• Exercise brief: Below are several entries. Transcribe exactly those lines that fall from the one with "Dom Milton enfatizou" through the one with "que as coisas", end lines included.

• Source records:
•••••
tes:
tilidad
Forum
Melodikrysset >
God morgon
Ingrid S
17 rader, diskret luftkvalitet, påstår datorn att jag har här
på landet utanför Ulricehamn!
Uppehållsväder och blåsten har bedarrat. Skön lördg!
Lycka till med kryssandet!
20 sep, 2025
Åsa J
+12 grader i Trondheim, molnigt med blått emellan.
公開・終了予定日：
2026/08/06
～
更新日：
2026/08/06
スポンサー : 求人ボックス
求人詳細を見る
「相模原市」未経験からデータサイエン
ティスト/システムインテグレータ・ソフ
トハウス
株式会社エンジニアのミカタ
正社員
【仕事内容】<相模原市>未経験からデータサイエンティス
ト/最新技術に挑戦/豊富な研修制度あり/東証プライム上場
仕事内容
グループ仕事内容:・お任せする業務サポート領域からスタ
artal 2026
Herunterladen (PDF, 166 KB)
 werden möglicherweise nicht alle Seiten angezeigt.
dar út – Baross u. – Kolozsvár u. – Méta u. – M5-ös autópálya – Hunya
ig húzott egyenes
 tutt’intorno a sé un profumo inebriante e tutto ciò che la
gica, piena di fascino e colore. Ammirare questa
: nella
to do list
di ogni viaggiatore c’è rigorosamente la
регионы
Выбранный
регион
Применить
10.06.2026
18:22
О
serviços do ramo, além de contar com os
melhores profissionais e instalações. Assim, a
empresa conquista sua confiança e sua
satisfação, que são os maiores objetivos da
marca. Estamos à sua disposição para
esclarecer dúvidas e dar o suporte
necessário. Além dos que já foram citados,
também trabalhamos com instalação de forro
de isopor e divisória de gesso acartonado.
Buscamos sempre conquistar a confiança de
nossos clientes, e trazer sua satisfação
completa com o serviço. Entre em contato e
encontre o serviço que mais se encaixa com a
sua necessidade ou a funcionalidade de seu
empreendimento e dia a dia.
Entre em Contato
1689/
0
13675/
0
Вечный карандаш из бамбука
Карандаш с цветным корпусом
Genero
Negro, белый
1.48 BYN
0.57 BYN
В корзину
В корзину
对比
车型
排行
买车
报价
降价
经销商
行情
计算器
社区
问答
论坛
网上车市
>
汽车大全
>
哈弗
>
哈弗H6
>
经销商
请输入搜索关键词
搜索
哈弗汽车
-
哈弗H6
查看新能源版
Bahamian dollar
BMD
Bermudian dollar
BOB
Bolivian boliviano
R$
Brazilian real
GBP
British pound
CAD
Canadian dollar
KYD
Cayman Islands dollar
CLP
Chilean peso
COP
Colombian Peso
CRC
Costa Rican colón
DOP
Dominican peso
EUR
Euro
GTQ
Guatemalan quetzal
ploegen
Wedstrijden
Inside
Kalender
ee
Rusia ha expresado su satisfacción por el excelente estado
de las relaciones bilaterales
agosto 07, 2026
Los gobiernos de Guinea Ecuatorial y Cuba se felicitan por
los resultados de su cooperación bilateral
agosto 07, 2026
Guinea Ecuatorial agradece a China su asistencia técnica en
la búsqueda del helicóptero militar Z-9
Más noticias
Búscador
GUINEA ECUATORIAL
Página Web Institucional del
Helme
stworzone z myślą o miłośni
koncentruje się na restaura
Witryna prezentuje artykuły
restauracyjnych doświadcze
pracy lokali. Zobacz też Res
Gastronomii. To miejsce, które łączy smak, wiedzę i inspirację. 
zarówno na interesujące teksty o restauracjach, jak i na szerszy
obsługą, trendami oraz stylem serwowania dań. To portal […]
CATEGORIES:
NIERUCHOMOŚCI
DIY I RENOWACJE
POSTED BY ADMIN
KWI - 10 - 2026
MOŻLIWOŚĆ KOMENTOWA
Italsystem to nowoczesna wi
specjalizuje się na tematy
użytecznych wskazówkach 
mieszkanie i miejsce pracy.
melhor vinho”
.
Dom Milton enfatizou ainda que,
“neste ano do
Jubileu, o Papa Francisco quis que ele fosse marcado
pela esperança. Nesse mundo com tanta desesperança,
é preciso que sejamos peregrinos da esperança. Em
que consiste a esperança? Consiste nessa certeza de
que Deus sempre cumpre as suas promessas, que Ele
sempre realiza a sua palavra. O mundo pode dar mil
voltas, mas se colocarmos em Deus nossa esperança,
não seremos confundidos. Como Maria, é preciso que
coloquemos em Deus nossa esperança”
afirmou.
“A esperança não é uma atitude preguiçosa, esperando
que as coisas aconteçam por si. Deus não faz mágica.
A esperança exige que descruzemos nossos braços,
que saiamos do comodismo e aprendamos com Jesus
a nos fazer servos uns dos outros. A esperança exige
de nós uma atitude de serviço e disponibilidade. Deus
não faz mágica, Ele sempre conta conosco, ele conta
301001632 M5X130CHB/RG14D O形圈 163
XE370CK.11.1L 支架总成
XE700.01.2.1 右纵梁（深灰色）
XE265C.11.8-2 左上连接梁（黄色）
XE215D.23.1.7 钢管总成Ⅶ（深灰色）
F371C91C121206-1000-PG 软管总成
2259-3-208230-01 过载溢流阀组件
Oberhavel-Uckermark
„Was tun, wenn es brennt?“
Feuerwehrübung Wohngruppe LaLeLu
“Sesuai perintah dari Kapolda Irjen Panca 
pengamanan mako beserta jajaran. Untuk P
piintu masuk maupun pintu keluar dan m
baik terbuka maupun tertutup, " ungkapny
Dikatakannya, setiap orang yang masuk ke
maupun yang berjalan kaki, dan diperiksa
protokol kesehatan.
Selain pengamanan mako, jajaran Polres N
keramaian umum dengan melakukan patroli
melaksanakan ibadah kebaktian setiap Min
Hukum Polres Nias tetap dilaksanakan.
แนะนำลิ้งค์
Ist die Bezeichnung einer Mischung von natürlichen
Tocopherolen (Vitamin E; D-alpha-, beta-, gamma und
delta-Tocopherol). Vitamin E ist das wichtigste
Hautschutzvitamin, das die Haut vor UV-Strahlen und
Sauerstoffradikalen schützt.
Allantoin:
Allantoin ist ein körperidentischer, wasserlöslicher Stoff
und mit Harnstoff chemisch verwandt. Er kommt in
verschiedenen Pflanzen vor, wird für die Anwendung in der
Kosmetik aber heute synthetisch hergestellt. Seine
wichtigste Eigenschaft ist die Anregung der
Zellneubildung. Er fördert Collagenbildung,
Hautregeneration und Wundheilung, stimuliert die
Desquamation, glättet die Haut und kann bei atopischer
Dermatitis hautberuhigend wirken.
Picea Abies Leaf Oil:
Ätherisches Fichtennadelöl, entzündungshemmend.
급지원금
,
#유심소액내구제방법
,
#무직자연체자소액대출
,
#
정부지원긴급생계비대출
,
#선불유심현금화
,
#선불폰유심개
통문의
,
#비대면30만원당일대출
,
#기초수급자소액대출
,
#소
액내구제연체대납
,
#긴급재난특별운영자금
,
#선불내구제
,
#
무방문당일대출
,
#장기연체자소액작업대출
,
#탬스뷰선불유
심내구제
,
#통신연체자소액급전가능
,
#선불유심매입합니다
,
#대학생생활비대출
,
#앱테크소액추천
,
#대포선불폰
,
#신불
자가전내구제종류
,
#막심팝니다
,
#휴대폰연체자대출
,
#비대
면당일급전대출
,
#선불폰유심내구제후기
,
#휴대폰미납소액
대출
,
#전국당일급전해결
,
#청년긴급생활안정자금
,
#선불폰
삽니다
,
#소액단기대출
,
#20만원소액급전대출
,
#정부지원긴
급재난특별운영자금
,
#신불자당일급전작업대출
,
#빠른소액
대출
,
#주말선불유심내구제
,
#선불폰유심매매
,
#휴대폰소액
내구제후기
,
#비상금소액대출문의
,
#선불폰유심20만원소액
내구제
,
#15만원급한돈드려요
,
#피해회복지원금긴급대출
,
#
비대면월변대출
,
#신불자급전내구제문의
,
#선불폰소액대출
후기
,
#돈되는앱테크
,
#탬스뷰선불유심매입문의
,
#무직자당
•••••
• Task result:
Dom Milton enfatizou ainda que,
“neste ano do
Jubileu, o Papa Francisco quis que ele fosse marcado
pela esperança. Nesse mundo com tanta desesperança,
é preciso que sejamos peregrinos da esperança. Em
que consiste a esperança? Consiste nessa certeza de
que Deus sempre cumpre as suas promessas, que Ele
sempre realiza a sua palavra. O mundo pode dar mil
voltas, mas se colocarmos em Deus nossa esperança,
não seremos confundidos. Como Maria, é preciso que
coloquemos em Deus nossa esperança”
afirmou.
“A esperança não é uma atitude preguiçosa, esperando
que as coisas aconteçam por si. Deus não faz mágica.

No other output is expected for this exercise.